Al amparo del rompeolas, el mar estaba calmo. En algún sitio, alguien rio, y aquella risa se propagó por el agua, por encima del chapoteo de las olas y de los graznidos de las gaviotas.
El barquero los guió hacia el costado del muelle hasta chocar suavemente contra las rocas. Ana le pagó cuatro follis de cobre sosteniéndole la mirada apenas un momento, y a continuación se levantó y saltó a tierra mientras él ayudaba a Simonis.

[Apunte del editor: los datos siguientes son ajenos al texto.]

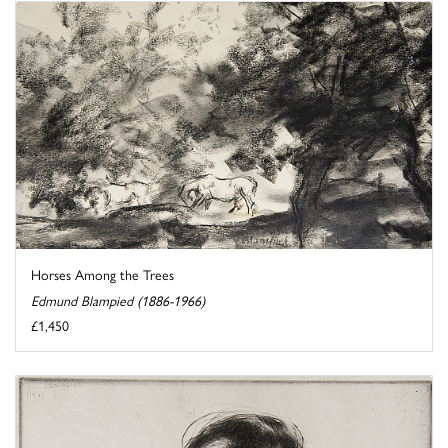
Horses Among the Trees
Edmund Blampied (1886-1966)
£1,450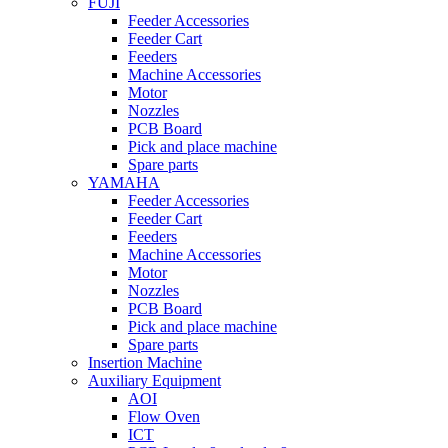
FUJI
Feeder Accessories
Feeder Cart
Feeders
Machine Accessories
Motor
Nozzles
PCB Board
Pick and place machine
Spare parts
YAMAHA
Feeder Accessories
Feeder Cart
Feeders
Machine Accessories
Motor
Nozzles
PCB Board
Pick and place machine
Spare parts
Insertion Machine
Auxiliary Equipment
AOI
Flow Oven
ICT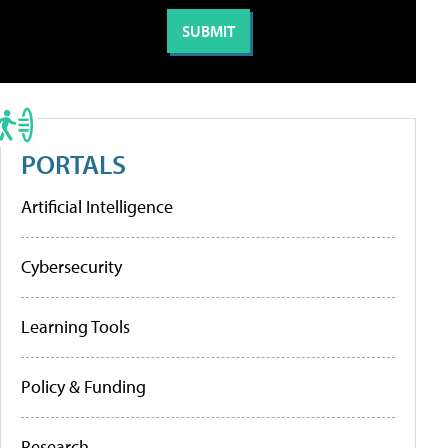
PORTALS
Artificial Intelligence
Cybersecurity
Learning Tools
Policy & Funding
Research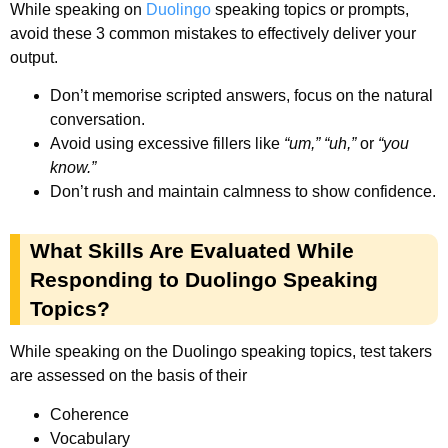
While speaking on
Duolingo
speaking topics or prompts,
avoid these 3 common mistakes to effectively deliver your
output.
Don’t memorise scripted answers, focus on the natural
conversation.
Avoid using excessive fillers like
“um,”
“uh,”
or
“you
know.”
Don’t rush and maintain calmness to show confidence.
What Skills Are Evaluated While
Responding to Duolingo Speaking
Topics?
While speaking on the Duolingo speaking topics, test takers
are assessed on the basis of their
Coherence
Vocabulary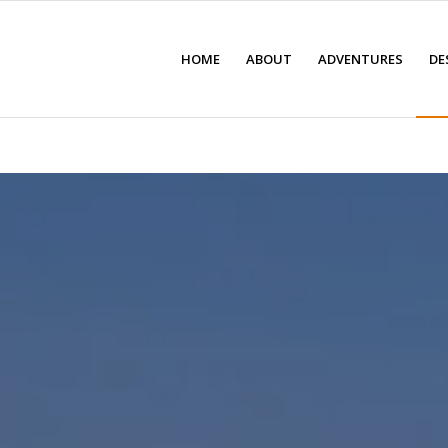
HOME
ABOUT
ADVENTURES
DE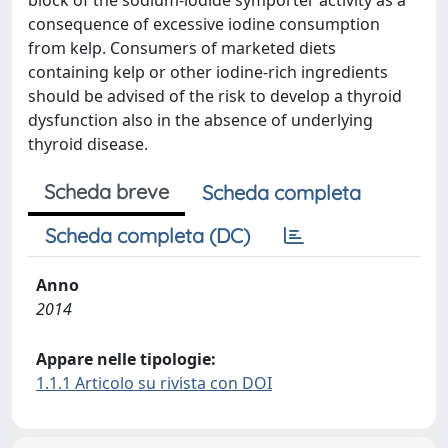
block of the sodium-iodide symporter activity as a
consequence of excessive iodine consumption
from kelp. Consumers of marketed diets
containing kelp or other iodine-rich ingredients
should be advised of the risk to develop a thyroid
dysfunction also in the absence of underlying
thyroid disease.
Scheda breve
Scheda completa
Scheda completa (DC)
Anno
2014
Appare nelle tipologie:
1.1.1 Articolo su rivista con DOI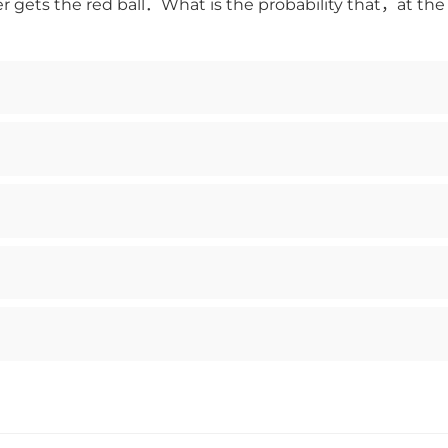
er gets the red ball．What is the probability that，at th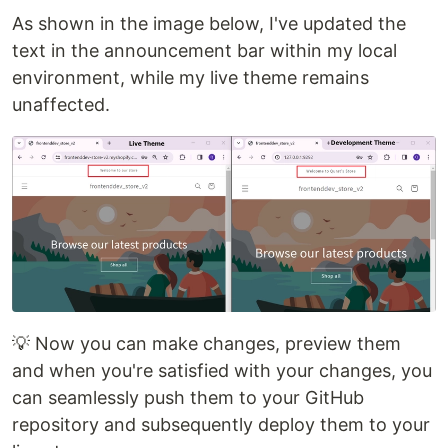
As shown in the image below, I've updated the
text in the announcement bar within my local
environment, while my live theme remains
unaffected.
💡 Now you can make changes, preview them
and when you're satisfied with your changes, you
can seamlessly push them to your GitHub
repository and subsequently deploy them to your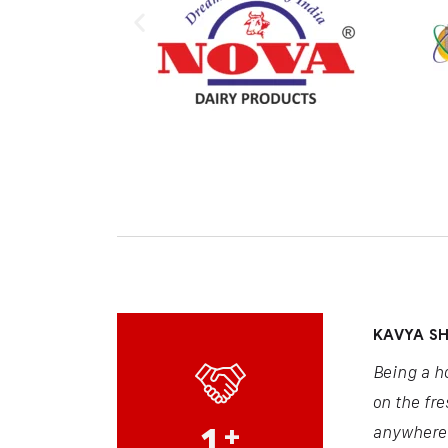
KAVYA S
Being a h
on the fre
1
+
anywhere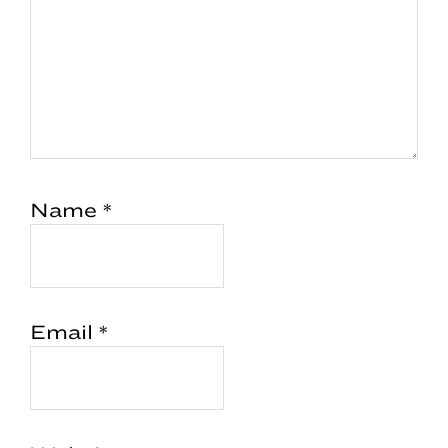
Name
*
Email
*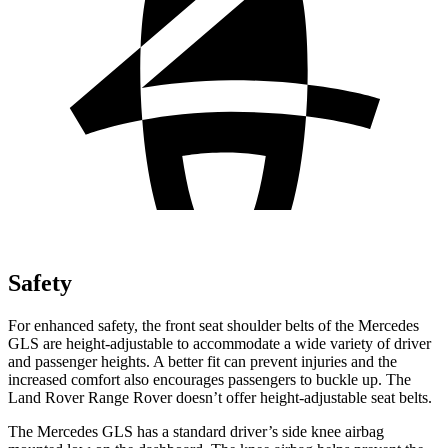
Safety
For enhanced safety, the front seat shoulder belts of the Mercedes
GLS are height-adjustable to accommodate a wide variety of driver
and passenger heights. A better fit can prevent injuries and the
increased comfort also encourages passengers to buckle up. The
Land Rover Range Rover doesn’t offer height-adjustable seat belts.
The Mercedes GLS has a standard driver’s side knee airbag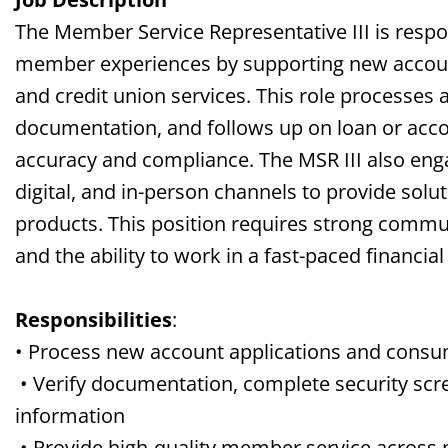
The Member Service Representative III is respon
member experiences by supporting new accoun
and credit union services. This role processes a
documentation, and follows up on loan or acc
accuracy and compliance. The MSR III also e
digital, and in-person channels to provide solut
products. This position requires strong communic
and the ability to work in a fast-paced financia
Responsibilities
:
• Process new account applications and consu
• Verify documentation, complete security scr
information
• Provide high-quality member service across p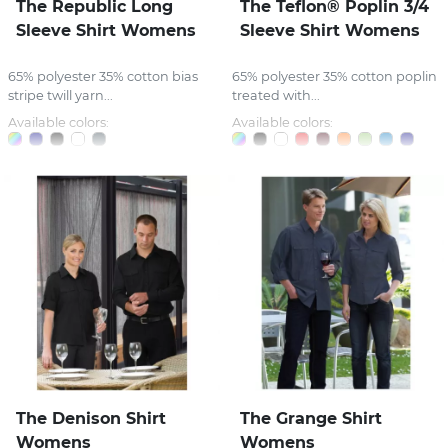
The Republic Long
The Teflon® Poplin 3/4
Sleeve Shirt Womens
Sleeve Shirt Womens
65% polyester 35% cotton bias
65% polyester 35% cotton poplin
stripe twill yarn...
treated with...
Available colors:
Available colors:
The Denison Shirt
The Grange Shirt
Womens
Womens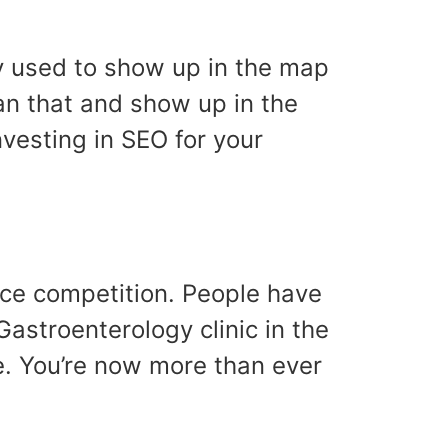
ily used to show up in the map
han that and show up in the
nvesting in SEO for your
rce competition. People have
astroenterology clinic in the
e. You’re now more than ever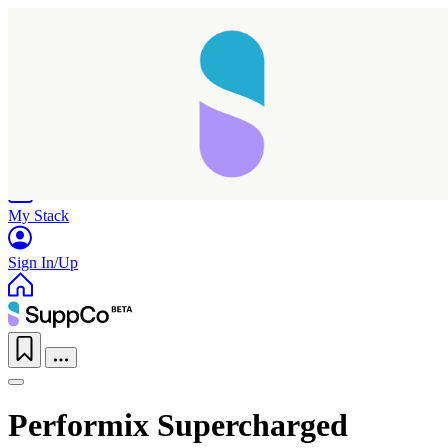
Home
Research
Products
My Stack
Sign In/Up
Performix Supercharged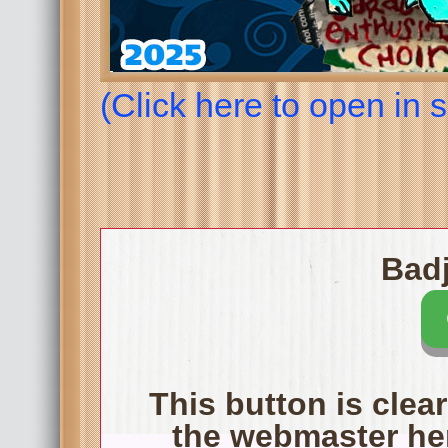
(Click here to open in
Badj
This button is clear
the webmaster her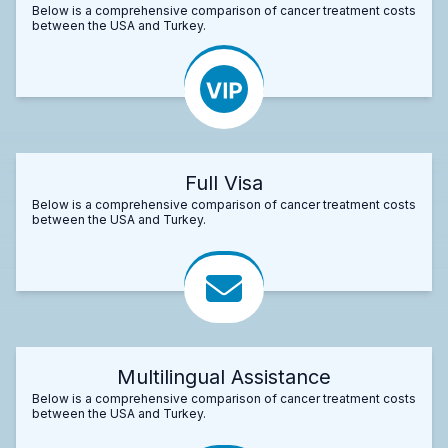
Below is a comprehensive comparison of cancer treatment costs
between the USA and Turkey.
Full Visa
Below is a comprehensive comparison of cancer treatment costs
between the USA and Turkey.
Multilingual Assistance
Below is a comprehensive comparison of cancer treatment costs
between the USA and Turkey.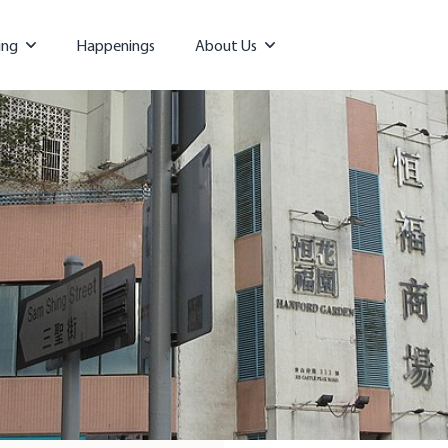
ing
Happenings
About Us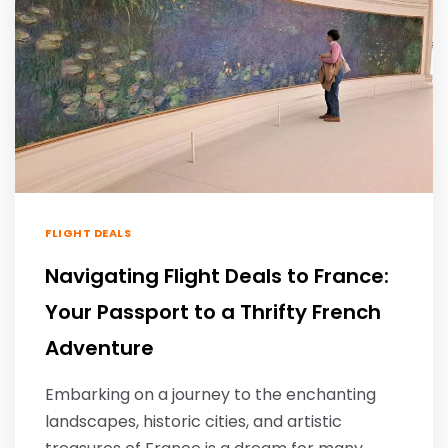
FLIGHT DEALS
Navigating Flight Deals to France:
Your Passport to a Thrifty French
Adventure
Embarking on a journey to the enchanting
landscapes, historic cities, and artistic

Debían contratar un transporte para los bultos, y después encontrar una posada donde les procurasen comida y refugio hasta que ella pudiera buscar una casa que alquilar y en la que instalar su consulta. Aquí no iba a recibir ninguna ayuda, no iba a contar con las recomendaciones que habría obtenido gracias a la buena reputación de su padre en su hogar de Nicea, la antigua y magnífica capital de Bitinia, situada al otro lado del Bósforo, hacia el sureste. Estaba sólo a un día a caballo y Constantinopla era un mundo nuevo para ella. Aparte de Leo y de Simonis, estaba sola. La lealtad de ellos era absoluta. Aun conociendo la verdad habían querido acompañarla.
Ana echó a andar por el gastado empedrado del muelle abriéndose camino por entre balas de lana, fardos de alfombras y seda salvaje, pilas de vajillas de loza, losas de mármol y maderas exóticas, y unas bolsas más pequeñas que desprendían un olor a especias. También flotaban en el aire otros olores menos gratos, los del pescado, las pieles, el sudor humano y los excrementos de animales.
Giró la cabeza dos veces para cerciorarse de que Leo y Simonis seguían a su lado.
Ella había llegado a la edad adulta sabiendo que Constantinopla era el centro del mundo, el cruce de caminos entre Europa y Asia, y se sentía orgullosa de ello, pero ahora la abrumaba aquella babel de voces extrañas entreveradas con el griego de los nativos bizantinos y el incesante y anónimo ajetreo que la rodeaba.
Un hombre de pecho desnudo y piel reluciente con un saco al hombro que lo obligaba a caminar encorvado chocó de pronto con ella y antes de proseguir su camino musitó algo. Luego se cruzó con un calderero cargado de pucheros y sartenes que soltó una estridente carcajada y escupió en el suelo. Después se topó con un musulmán ataviado con turbante y túnica de seda negra que pasó por su lado sin decir nada.
Ana dejó atrás el desigual empedrado y cruzó la calle, seguida de cerca por Leo y Simonis. Los edificios de la parte de tierra tenían cuatro o cinco plantas de altura y los callejones que discurrían entre ellos eran más angostos de lo que había esperado. El fuerte olor a sal y a vino rancio resultaba desagradable, y el ruido que había por todas partes, incluso allí, dificultaba el hablar. Tomó el camino cuesta arriba, a fin de alejarse un poco más del muelle.
Había tiendas a izquierda y derecha que también servían de viviendas, a juzgar por la ropa que colgaba de las ventanas. Unos cien pasos hacia el interior, había más silencio. Pasaron por delante de una panadería, y el aroma a pan recién hecho le trajo a Ana el recuerdo de su casa.